A Roma però il conto dei nasi salì tanto rapidamente che Giovannino dovette comprare un quaderno più grosso. Bastava camminare per la strada e da qui a lì si era sicuri di incontrare un paio di eccellenze, qualche sotto-ministro e una decina di grandi segretari.

Non parliamo poi dei presidenti: c’erano più presidenti che mendicanti. Tutti quei nasi di lusso erano abbastanza a portata di mano. I lori proprietari infatti scambiavano la tastatina di Giovannino Perdigiorno per un omaggio alla loro autorità e qualcuno si spinse fino a suggerire ai suoi dipendenti di fare altrettanto, dicendo:
“D’ora in avanti, invece di farmi l’inchino, potreste tastarmi il nso.
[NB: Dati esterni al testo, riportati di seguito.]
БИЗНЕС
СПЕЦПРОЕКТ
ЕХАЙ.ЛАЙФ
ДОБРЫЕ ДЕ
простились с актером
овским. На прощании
E’ un’usanza più moderna e più raffinata”.
I dipendenti, in principio, non osavano allungare le mani sui nasi dei loro superiori. Questi però li incoraggiavano con sorrisi larghi così, e allora giù toccatine, strizzatine, tastatelle: i nasi altolocati diventavano lucidi e rossi per la soddisfazione.
Giovannino non aveva dimenticato il suo scopo principale, che era di toccare il naso del re, e aspettava soltanto l’occasione buona. Questa si presentò durante un corteo. Giovannino notò che ogni tanto qualcuno dei presenti usciva dalla folla, balzava sui gradini della carrozza reale e consegnava la re una busta, certo una supplica, che il re passava sorridendo al suo primo ministro.
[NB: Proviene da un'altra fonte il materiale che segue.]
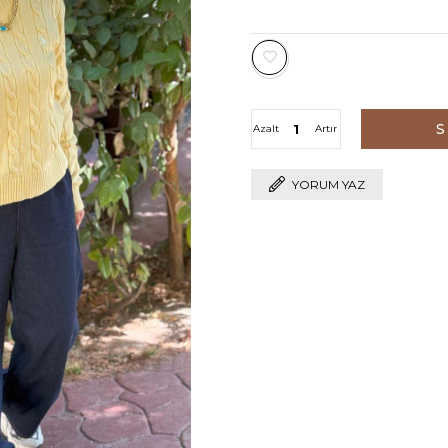
Azalt
Artır
YORUM YAZ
Quando la carrozza fu abbastanza vicina, Giovannino saltò sul predellino e mentre il re gli rivolgeva un sorriso invitante, lui disse:
“Compermesso”, allungò il braccio e strofinò la punta del suo dito indice sulla punta del naso di sua Maestà.
Il re si toccò il naso stupefatto, aprì la bocca per dire qualcosa ma Giovannino, con un salto indietro, si era già messo al sicuro tra la folla. Scoppiò un grande applauso e subito altri cittadini si affrettarono con entusiasmo a imitare l’esempio di Giovannino: saltavano sulla carrozza, acchiappavano il re per il naso e gli davano una buona scrollatina.
“E’ un nuovo segno di omaggio, Maestà”, mormorava sorridendo il primo ministro nelle orecchie del re.
Ma il re non aveva più tanta voglia di sorridere: il naso gli faceva male e cominciava a colare e lui non aveva nemmeno il tempo di asciugarsi la candela perchè i suoi fedeli sudditi non gli davano tregua e continuavano allegramente a prenderlo per il naso.
Giovannino tornò al paese soddisfatto.